» Problem description
Scan the entries below for the word "Image". Copy each line that has it.

### Input material

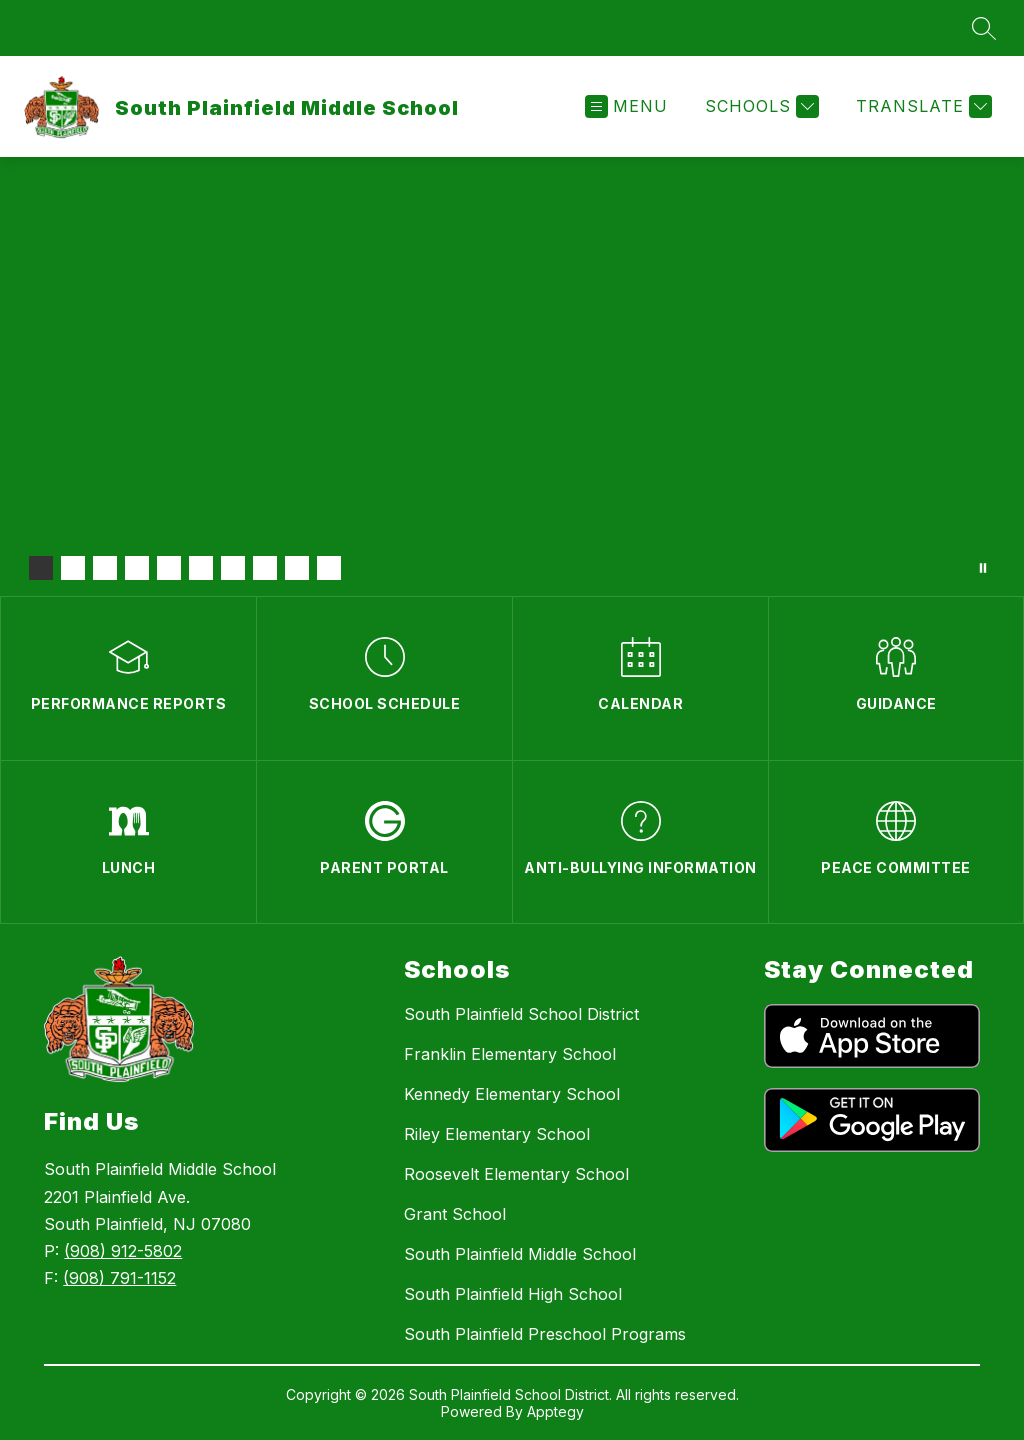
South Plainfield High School (513, 1294)
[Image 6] (201, 568)
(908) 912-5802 (123, 1251)
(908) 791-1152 (119, 1278)
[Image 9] (297, 568)
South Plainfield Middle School (520, 1254)
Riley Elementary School (497, 1134)
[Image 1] (41, 568)
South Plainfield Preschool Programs (545, 1334)
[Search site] (984, 28)
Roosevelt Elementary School (516, 1174)
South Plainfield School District (521, 1014)
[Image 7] (233, 568)
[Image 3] (105, 568)
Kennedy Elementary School (512, 1094)
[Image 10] (329, 568)
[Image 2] (73, 568)
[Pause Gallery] (983, 568)
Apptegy (555, 1411)
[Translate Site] (921, 106)
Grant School (455, 1214)
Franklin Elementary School (510, 1054)
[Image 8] (265, 568)
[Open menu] (626, 106)
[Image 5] (169, 568)
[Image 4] (137, 568)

######

» Solution below
[Image 6] (201, 568)
[Image 9] (297, 568)
[Image 1] (41, 568)
[Image 7] (233, 568)
[Image 3] (105, 568)
[Image 10] (329, 568)
[Image 2] (73, 568)
[Image 8] (265, 568)
[Image 5] (169, 568)
[Image 4] (137, 568)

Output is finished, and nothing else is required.